- **Task brief**
From the data below, give the number of lines holding the word "електрически", with nothing else added.

(Records excerpted from a collection)
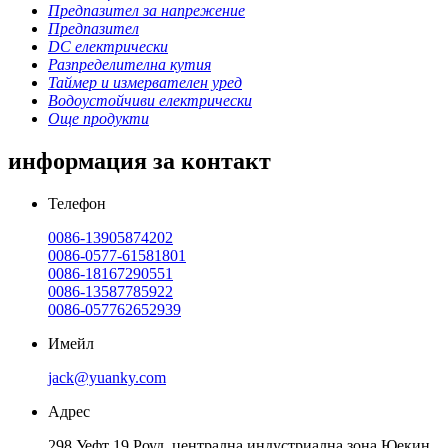
Предпазител за напрежение
Предпазител
DC електрически
Разпределителна кутия
Таймер и измервателен уред
Водоустойчиви електрически
Още продукти
информация за контакт
Телефон
0086-13905874202
0086-0577-61581801
0086-18167290551
0086-13587785922
0086-057762652939
Имейл
jack@yuanky.com
Адрес
298 Уефт 19 Роуд, централна индустриална зона Юекин,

- **Response to the task**
2